*Assigned task*: Give exactly the lines from the one that contains "Point out left heart atrium." through the end of the entries below, both included; the pictures stay out.

*Records supplied*:
::::
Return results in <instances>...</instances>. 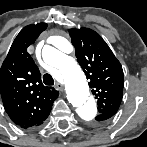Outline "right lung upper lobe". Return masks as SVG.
<instances>
[{
  "label": "right lung upper lobe",
  "mask_w": 147,
  "mask_h": 147,
  "mask_svg": "<svg viewBox=\"0 0 147 147\" xmlns=\"http://www.w3.org/2000/svg\"><path fill=\"white\" fill-rule=\"evenodd\" d=\"M47 28L46 23L24 27L15 38L0 69V92L11 120L29 128L48 117L59 92L46 87L27 47Z\"/></svg>",
  "instance_id": "right-lung-upper-lobe-1"
}]
</instances>
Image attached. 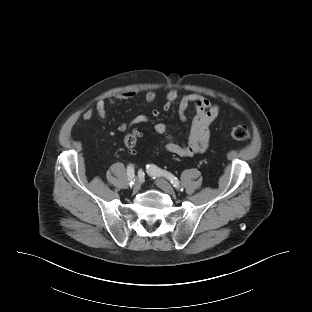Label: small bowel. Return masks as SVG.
<instances>
[{
    "label": "small bowel",
    "mask_w": 312,
    "mask_h": 312,
    "mask_svg": "<svg viewBox=\"0 0 312 312\" xmlns=\"http://www.w3.org/2000/svg\"><path fill=\"white\" fill-rule=\"evenodd\" d=\"M135 92H123L115 95L107 103L100 100L96 103L95 108L86 109L82 113L84 120H90L94 114L101 118H106L108 105H113L118 101H125L134 98ZM144 99L146 102L151 103L156 99V93L152 90L146 92ZM178 102V117L181 121L187 120V110L190 106L195 109V115L191 121L190 130L186 144L176 142L169 134L168 128L164 123H157L154 127L155 132L160 136H165L167 141L164 148L167 152L178 157H192L196 154L203 153L209 146L210 142V127L212 123L218 118L220 114V107L212 103L208 98L201 94L189 93L182 97L176 90H170L165 96L163 110L168 111L171 107ZM153 117H158L160 111L153 109L151 111ZM148 121V117L144 114H139L133 118L130 123L123 122L118 126L120 132H126L130 127L141 125Z\"/></svg>",
    "instance_id": "obj_1"
}]
</instances>
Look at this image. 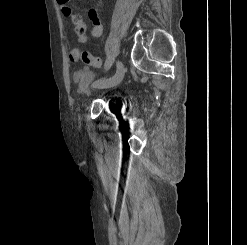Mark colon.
I'll return each mask as SVG.
<instances>
[{
    "label": "colon",
    "mask_w": 247,
    "mask_h": 245,
    "mask_svg": "<svg viewBox=\"0 0 247 245\" xmlns=\"http://www.w3.org/2000/svg\"><path fill=\"white\" fill-rule=\"evenodd\" d=\"M71 21L75 26V32L81 42H85L87 39L86 36V25L83 20V17L80 14H72Z\"/></svg>",
    "instance_id": "1"
}]
</instances>
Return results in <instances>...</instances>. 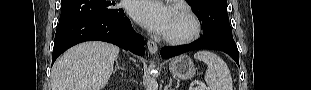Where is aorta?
Returning a JSON list of instances; mask_svg holds the SVG:
<instances>
[{"mask_svg":"<svg viewBox=\"0 0 311 90\" xmlns=\"http://www.w3.org/2000/svg\"><path fill=\"white\" fill-rule=\"evenodd\" d=\"M154 67H155L154 62H152L150 64V69H152V72H154ZM146 90H158V82L154 77L149 78Z\"/></svg>","mask_w":311,"mask_h":90,"instance_id":"aorta-1","label":"aorta"}]
</instances>
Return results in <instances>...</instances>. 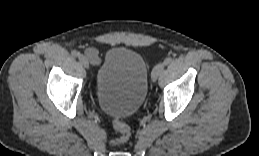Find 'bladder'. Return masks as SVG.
Returning <instances> with one entry per match:
<instances>
[{
    "label": "bladder",
    "instance_id": "obj_1",
    "mask_svg": "<svg viewBox=\"0 0 259 156\" xmlns=\"http://www.w3.org/2000/svg\"><path fill=\"white\" fill-rule=\"evenodd\" d=\"M148 90V67L143 57L128 48L106 51L95 78V93L102 110L115 118L133 115Z\"/></svg>",
    "mask_w": 259,
    "mask_h": 156
}]
</instances>
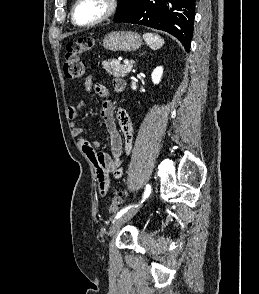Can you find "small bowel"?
I'll list each match as a JSON object with an SVG mask.
<instances>
[{
  "label": "small bowel",
  "instance_id": "1",
  "mask_svg": "<svg viewBox=\"0 0 259 294\" xmlns=\"http://www.w3.org/2000/svg\"><path fill=\"white\" fill-rule=\"evenodd\" d=\"M87 91L94 90L101 98L100 117L101 122L109 133L110 152H99L95 150L100 143H90L85 139H80V147L87 158L92 163L101 192L106 193L109 187V177L119 179L123 175L121 166L122 154L128 155L133 145V127L128 113L118 108L114 111L112 101L110 100L109 89L102 84H94L91 76L87 77L84 82ZM113 88L116 92H122L125 88V81L121 78L113 80ZM83 106L81 101L75 106L68 107V117L72 124L71 134L73 137H80L84 128L76 124L78 112ZM116 113V120L114 117Z\"/></svg>",
  "mask_w": 259,
  "mask_h": 294
}]
</instances>
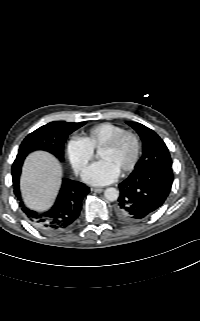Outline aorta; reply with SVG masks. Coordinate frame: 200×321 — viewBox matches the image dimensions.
I'll list each match as a JSON object with an SVG mask.
<instances>
[{"instance_id":"aorta-1","label":"aorta","mask_w":200,"mask_h":321,"mask_svg":"<svg viewBox=\"0 0 200 321\" xmlns=\"http://www.w3.org/2000/svg\"><path fill=\"white\" fill-rule=\"evenodd\" d=\"M104 196L108 201H116L119 197V191L116 188H107L104 192Z\"/></svg>"}]
</instances>
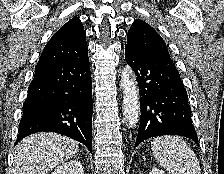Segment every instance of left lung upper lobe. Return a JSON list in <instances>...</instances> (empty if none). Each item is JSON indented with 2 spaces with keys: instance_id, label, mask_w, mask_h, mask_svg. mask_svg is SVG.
<instances>
[{
  "instance_id": "obj_1",
  "label": "left lung upper lobe",
  "mask_w": 224,
  "mask_h": 174,
  "mask_svg": "<svg viewBox=\"0 0 224 174\" xmlns=\"http://www.w3.org/2000/svg\"><path fill=\"white\" fill-rule=\"evenodd\" d=\"M125 48L145 55L161 54L170 57L162 37L149 24L140 19L135 20L131 25Z\"/></svg>"
}]
</instances>
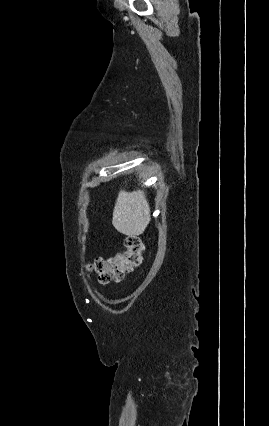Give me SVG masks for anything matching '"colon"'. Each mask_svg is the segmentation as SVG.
I'll list each match as a JSON object with an SVG mask.
<instances>
[{
	"mask_svg": "<svg viewBox=\"0 0 269 426\" xmlns=\"http://www.w3.org/2000/svg\"><path fill=\"white\" fill-rule=\"evenodd\" d=\"M145 245L140 237L127 235L124 239V249L114 255L95 258L88 270L101 284L122 281L141 262Z\"/></svg>",
	"mask_w": 269,
	"mask_h": 426,
	"instance_id": "obj_1",
	"label": "colon"
}]
</instances>
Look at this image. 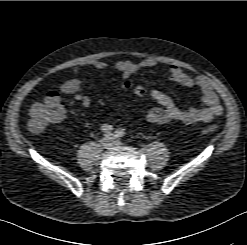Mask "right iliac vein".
Masks as SVG:
<instances>
[{
	"label": "right iliac vein",
	"mask_w": 247,
	"mask_h": 245,
	"mask_svg": "<svg viewBox=\"0 0 247 245\" xmlns=\"http://www.w3.org/2000/svg\"><path fill=\"white\" fill-rule=\"evenodd\" d=\"M101 143L104 147L109 148L114 144V138L111 135H105L102 138Z\"/></svg>",
	"instance_id": "right-iliac-vein-1"
}]
</instances>
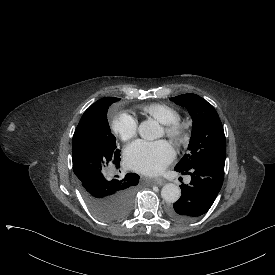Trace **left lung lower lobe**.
Instances as JSON below:
<instances>
[{
	"mask_svg": "<svg viewBox=\"0 0 275 275\" xmlns=\"http://www.w3.org/2000/svg\"><path fill=\"white\" fill-rule=\"evenodd\" d=\"M191 175L189 185L181 184L182 196L168 207L167 214L177 221H189L205 214L216 199L224 178V166L215 163L199 164L189 170H179Z\"/></svg>",
	"mask_w": 275,
	"mask_h": 275,
	"instance_id": "obj_1",
	"label": "left lung lower lobe"
}]
</instances>
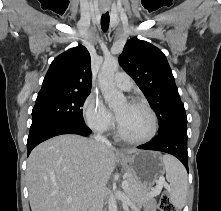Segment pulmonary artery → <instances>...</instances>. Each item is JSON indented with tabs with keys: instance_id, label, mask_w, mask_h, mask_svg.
Segmentation results:
<instances>
[{
	"instance_id": "e3ab8cb5",
	"label": "pulmonary artery",
	"mask_w": 221,
	"mask_h": 211,
	"mask_svg": "<svg viewBox=\"0 0 221 211\" xmlns=\"http://www.w3.org/2000/svg\"><path fill=\"white\" fill-rule=\"evenodd\" d=\"M114 84L119 89H122L124 91H128L131 89V87L133 85V81L127 73L118 72V73H116V75L114 77Z\"/></svg>"
}]
</instances>
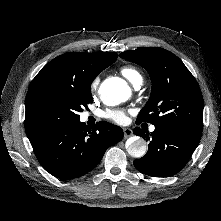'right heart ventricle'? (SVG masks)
Instances as JSON below:
<instances>
[{"label": "right heart ventricle", "instance_id": "right-heart-ventricle-1", "mask_svg": "<svg viewBox=\"0 0 221 221\" xmlns=\"http://www.w3.org/2000/svg\"><path fill=\"white\" fill-rule=\"evenodd\" d=\"M121 74L131 83L133 86L142 84L143 76L141 72L132 66H125L121 68Z\"/></svg>", "mask_w": 221, "mask_h": 221}]
</instances>
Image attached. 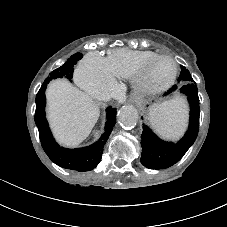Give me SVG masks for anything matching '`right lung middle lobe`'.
<instances>
[{"label": "right lung middle lobe", "instance_id": "obj_1", "mask_svg": "<svg viewBox=\"0 0 227 227\" xmlns=\"http://www.w3.org/2000/svg\"><path fill=\"white\" fill-rule=\"evenodd\" d=\"M82 58L81 53H76L72 55L61 67L53 70L50 73V76L47 77L42 86H47V84L56 78H67L68 80L72 79L74 68L73 66L76 64L78 60Z\"/></svg>", "mask_w": 227, "mask_h": 227}]
</instances>
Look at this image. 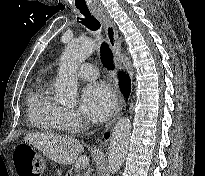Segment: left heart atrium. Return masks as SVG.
Wrapping results in <instances>:
<instances>
[{
  "instance_id": "39dd6f15",
  "label": "left heart atrium",
  "mask_w": 205,
  "mask_h": 176,
  "mask_svg": "<svg viewBox=\"0 0 205 176\" xmlns=\"http://www.w3.org/2000/svg\"><path fill=\"white\" fill-rule=\"evenodd\" d=\"M116 103L110 86L103 82L88 84L81 93V109L93 121H104L111 114Z\"/></svg>"
}]
</instances>
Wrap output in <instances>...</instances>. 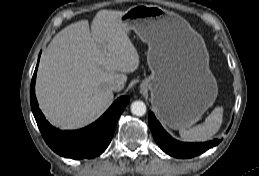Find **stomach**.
Segmentation results:
<instances>
[{
	"mask_svg": "<svg viewBox=\"0 0 259 176\" xmlns=\"http://www.w3.org/2000/svg\"><path fill=\"white\" fill-rule=\"evenodd\" d=\"M119 21L148 44L151 74L141 87L150 91L158 117L173 129L195 124L218 94L203 40L181 17L157 5L132 6Z\"/></svg>",
	"mask_w": 259,
	"mask_h": 176,
	"instance_id": "0dacf381",
	"label": "stomach"
}]
</instances>
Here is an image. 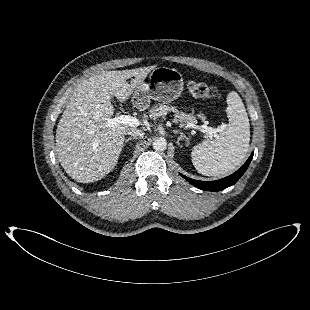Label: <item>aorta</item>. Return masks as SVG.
<instances>
[{"mask_svg": "<svg viewBox=\"0 0 310 310\" xmlns=\"http://www.w3.org/2000/svg\"><path fill=\"white\" fill-rule=\"evenodd\" d=\"M153 148L156 151H164L167 148V141L165 138L159 137L153 142Z\"/></svg>", "mask_w": 310, "mask_h": 310, "instance_id": "aorta-1", "label": "aorta"}]
</instances>
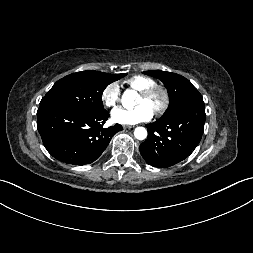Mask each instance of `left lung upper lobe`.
<instances>
[{"label":"left lung upper lobe","instance_id":"left-lung-upper-lobe-1","mask_svg":"<svg viewBox=\"0 0 253 253\" xmlns=\"http://www.w3.org/2000/svg\"><path fill=\"white\" fill-rule=\"evenodd\" d=\"M143 73L160 79L167 88L170 103L160 119L168 118L187 105L191 99L201 95L192 83L181 75L161 70L144 71Z\"/></svg>","mask_w":253,"mask_h":253}]
</instances>
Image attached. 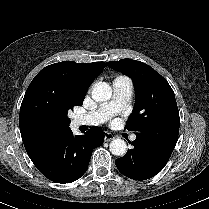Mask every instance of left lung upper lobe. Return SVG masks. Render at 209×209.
<instances>
[{
	"label": "left lung upper lobe",
	"instance_id": "1",
	"mask_svg": "<svg viewBox=\"0 0 209 209\" xmlns=\"http://www.w3.org/2000/svg\"><path fill=\"white\" fill-rule=\"evenodd\" d=\"M107 65L129 76L136 89V101L125 128L157 135L179 134V111L168 82L149 65L132 59L107 62Z\"/></svg>",
	"mask_w": 209,
	"mask_h": 209
}]
</instances>
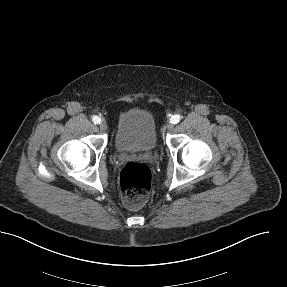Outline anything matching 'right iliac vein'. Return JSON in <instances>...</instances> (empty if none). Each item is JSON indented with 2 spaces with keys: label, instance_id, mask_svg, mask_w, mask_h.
I'll list each match as a JSON object with an SVG mask.
<instances>
[{
  "label": "right iliac vein",
  "instance_id": "right-iliac-vein-1",
  "mask_svg": "<svg viewBox=\"0 0 287 287\" xmlns=\"http://www.w3.org/2000/svg\"><path fill=\"white\" fill-rule=\"evenodd\" d=\"M100 129H101V130H106V129H107V124H106V122H104V121L100 122Z\"/></svg>",
  "mask_w": 287,
  "mask_h": 287
}]
</instances>
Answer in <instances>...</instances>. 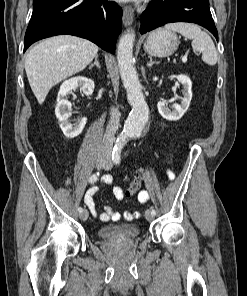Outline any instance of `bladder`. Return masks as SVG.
Returning a JSON list of instances; mask_svg holds the SVG:
<instances>
[{"label":"bladder","instance_id":"1","mask_svg":"<svg viewBox=\"0 0 247 296\" xmlns=\"http://www.w3.org/2000/svg\"><path fill=\"white\" fill-rule=\"evenodd\" d=\"M140 234V228L134 223L105 225L98 229V236L106 241L134 239Z\"/></svg>","mask_w":247,"mask_h":296}]
</instances>
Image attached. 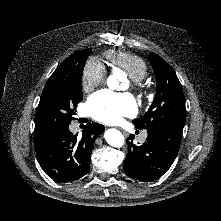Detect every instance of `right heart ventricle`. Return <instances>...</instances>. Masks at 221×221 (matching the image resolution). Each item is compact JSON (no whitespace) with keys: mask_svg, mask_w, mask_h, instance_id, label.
Instances as JSON below:
<instances>
[{"mask_svg":"<svg viewBox=\"0 0 221 221\" xmlns=\"http://www.w3.org/2000/svg\"><path fill=\"white\" fill-rule=\"evenodd\" d=\"M114 69L124 71L131 80L141 82L148 73L146 62L139 56L124 51H109L105 54Z\"/></svg>","mask_w":221,"mask_h":221,"instance_id":"right-heart-ventricle-1","label":"right heart ventricle"}]
</instances>
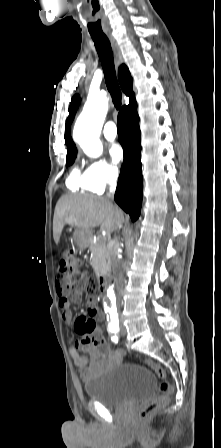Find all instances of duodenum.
Segmentation results:
<instances>
[{
    "label": "duodenum",
    "mask_w": 221,
    "mask_h": 448,
    "mask_svg": "<svg viewBox=\"0 0 221 448\" xmlns=\"http://www.w3.org/2000/svg\"><path fill=\"white\" fill-rule=\"evenodd\" d=\"M96 279L98 281L99 289L102 293L106 291L107 288V276L105 273H100L96 275Z\"/></svg>",
    "instance_id": "duodenum-1"
}]
</instances>
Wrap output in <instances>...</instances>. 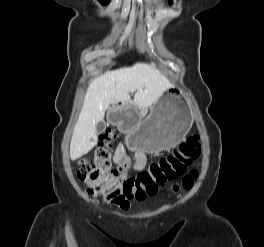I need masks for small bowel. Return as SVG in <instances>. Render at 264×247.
<instances>
[{"mask_svg": "<svg viewBox=\"0 0 264 247\" xmlns=\"http://www.w3.org/2000/svg\"><path fill=\"white\" fill-rule=\"evenodd\" d=\"M114 162L121 166H128L130 164L129 159L126 155V149L123 143H120L116 149L114 155ZM146 163V156L143 152H136L134 169L141 170Z\"/></svg>", "mask_w": 264, "mask_h": 247, "instance_id": "c3829d8e", "label": "small bowel"}]
</instances>
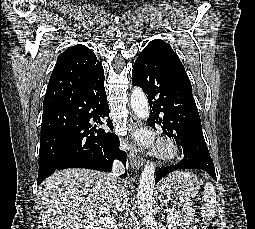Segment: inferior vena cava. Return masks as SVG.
<instances>
[{
  "mask_svg": "<svg viewBox=\"0 0 255 229\" xmlns=\"http://www.w3.org/2000/svg\"><path fill=\"white\" fill-rule=\"evenodd\" d=\"M113 172L116 175H120L123 174L125 172V168L124 165L122 164V162L115 160L113 162ZM120 185L118 186L116 193H115V206H116V210H118L119 212H124V211H128L130 204H129V194L126 191V185L123 184L121 181Z\"/></svg>",
  "mask_w": 255,
  "mask_h": 229,
  "instance_id": "inferior-vena-cava-1",
  "label": "inferior vena cava"
}]
</instances>
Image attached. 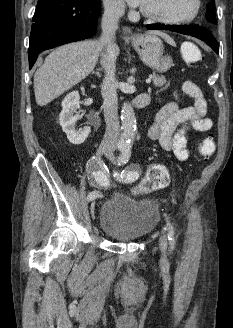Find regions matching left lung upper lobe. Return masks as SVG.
I'll return each instance as SVG.
<instances>
[{
	"instance_id": "5c2ea615",
	"label": "left lung upper lobe",
	"mask_w": 233,
	"mask_h": 328,
	"mask_svg": "<svg viewBox=\"0 0 233 328\" xmlns=\"http://www.w3.org/2000/svg\"><path fill=\"white\" fill-rule=\"evenodd\" d=\"M206 18L209 22L213 24H217L215 19V1L211 0V2L207 6Z\"/></svg>"
}]
</instances>
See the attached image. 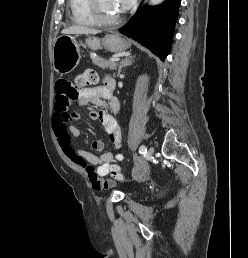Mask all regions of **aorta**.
<instances>
[{"label":"aorta","mask_w":248,"mask_h":258,"mask_svg":"<svg viewBox=\"0 0 248 258\" xmlns=\"http://www.w3.org/2000/svg\"><path fill=\"white\" fill-rule=\"evenodd\" d=\"M164 0H149L151 5H158L161 4Z\"/></svg>","instance_id":"aorta-1"}]
</instances>
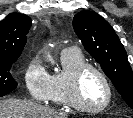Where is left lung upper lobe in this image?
I'll return each mask as SVG.
<instances>
[{
  "instance_id": "left-lung-upper-lobe-1",
  "label": "left lung upper lobe",
  "mask_w": 133,
  "mask_h": 118,
  "mask_svg": "<svg viewBox=\"0 0 133 118\" xmlns=\"http://www.w3.org/2000/svg\"><path fill=\"white\" fill-rule=\"evenodd\" d=\"M73 28L85 49L133 109V76L127 53L110 24L94 11L78 12Z\"/></svg>"
}]
</instances>
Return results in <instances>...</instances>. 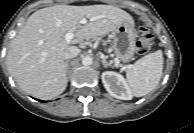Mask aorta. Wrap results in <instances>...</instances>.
Masks as SVG:
<instances>
[{"label": "aorta", "instance_id": "aorta-1", "mask_svg": "<svg viewBox=\"0 0 194 133\" xmlns=\"http://www.w3.org/2000/svg\"><path fill=\"white\" fill-rule=\"evenodd\" d=\"M92 63H93V59L90 56H84L82 58V64L84 66H90V65H92Z\"/></svg>", "mask_w": 194, "mask_h": 133}]
</instances>
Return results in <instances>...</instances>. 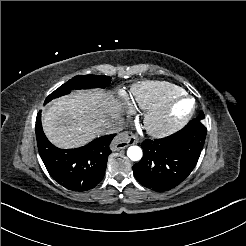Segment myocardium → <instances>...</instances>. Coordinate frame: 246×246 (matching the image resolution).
Wrapping results in <instances>:
<instances>
[{
  "label": "myocardium",
  "mask_w": 246,
  "mask_h": 246,
  "mask_svg": "<svg viewBox=\"0 0 246 246\" xmlns=\"http://www.w3.org/2000/svg\"><path fill=\"white\" fill-rule=\"evenodd\" d=\"M184 100L192 101L190 98L182 97L177 100H172L163 106L149 111L146 116V122L148 131L152 136L164 137L180 130L186 124H188L194 114V106H192V108L186 114L177 116L168 123H160L162 118L172 114L177 104Z\"/></svg>",
  "instance_id": "myocardium-1"
}]
</instances>
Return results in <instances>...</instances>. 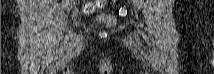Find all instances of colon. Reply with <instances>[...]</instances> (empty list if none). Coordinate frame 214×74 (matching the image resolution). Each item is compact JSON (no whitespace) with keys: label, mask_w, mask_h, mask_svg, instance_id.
Here are the masks:
<instances>
[{"label":"colon","mask_w":214,"mask_h":74,"mask_svg":"<svg viewBox=\"0 0 214 74\" xmlns=\"http://www.w3.org/2000/svg\"><path fill=\"white\" fill-rule=\"evenodd\" d=\"M106 3V0H98L94 2H88L84 6V11L85 12H93L97 8H102ZM97 19L99 22L105 24L107 27H114L116 24V18L108 13L105 12H100L97 15Z\"/></svg>","instance_id":"1"}]
</instances>
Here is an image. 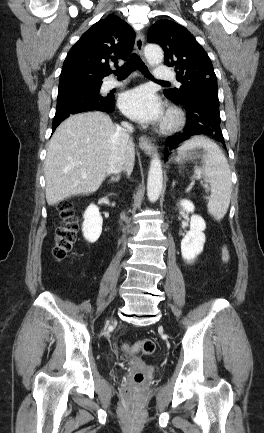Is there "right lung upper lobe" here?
<instances>
[{
    "label": "right lung upper lobe",
    "mask_w": 264,
    "mask_h": 433,
    "mask_svg": "<svg viewBox=\"0 0 264 433\" xmlns=\"http://www.w3.org/2000/svg\"><path fill=\"white\" fill-rule=\"evenodd\" d=\"M133 39V29L118 16L109 15L95 23L67 54L59 90L75 84L102 83V78L111 73L109 61L117 65L118 59H126Z\"/></svg>",
    "instance_id": "obj_1"
}]
</instances>
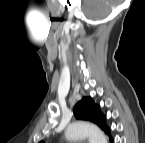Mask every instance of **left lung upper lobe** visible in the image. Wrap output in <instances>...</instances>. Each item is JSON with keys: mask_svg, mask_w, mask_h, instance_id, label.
<instances>
[{"mask_svg": "<svg viewBox=\"0 0 145 143\" xmlns=\"http://www.w3.org/2000/svg\"><path fill=\"white\" fill-rule=\"evenodd\" d=\"M74 115L77 119L96 123L102 130L109 134L105 116L100 112L99 106L95 105L90 97H84L78 102L74 108Z\"/></svg>", "mask_w": 145, "mask_h": 143, "instance_id": "obj_1", "label": "left lung upper lobe"}]
</instances>
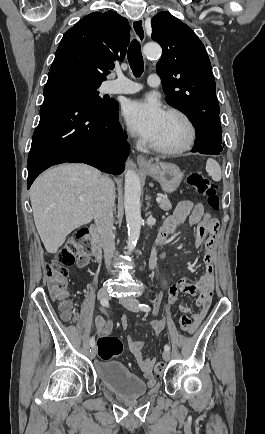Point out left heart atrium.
Segmentation results:
<instances>
[{
  "mask_svg": "<svg viewBox=\"0 0 265 434\" xmlns=\"http://www.w3.org/2000/svg\"><path fill=\"white\" fill-rule=\"evenodd\" d=\"M123 115L128 126L150 143L156 140L166 117L161 104L154 98L129 101Z\"/></svg>",
  "mask_w": 265,
  "mask_h": 434,
  "instance_id": "1",
  "label": "left heart atrium"
}]
</instances>
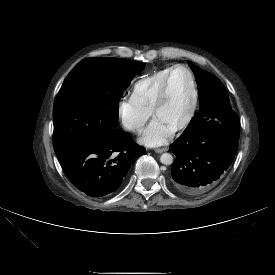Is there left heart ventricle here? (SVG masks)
::::
*Output of the exercise*:
Point out left heart atrium.
Segmentation results:
<instances>
[{
  "mask_svg": "<svg viewBox=\"0 0 265 434\" xmlns=\"http://www.w3.org/2000/svg\"><path fill=\"white\" fill-rule=\"evenodd\" d=\"M123 115L128 126L150 143L156 140L166 117L161 104L154 98L129 101Z\"/></svg>",
  "mask_w": 265,
  "mask_h": 434,
  "instance_id": "1",
  "label": "left heart atrium"
}]
</instances>
Is there left heart ventricle here? (SVG masks)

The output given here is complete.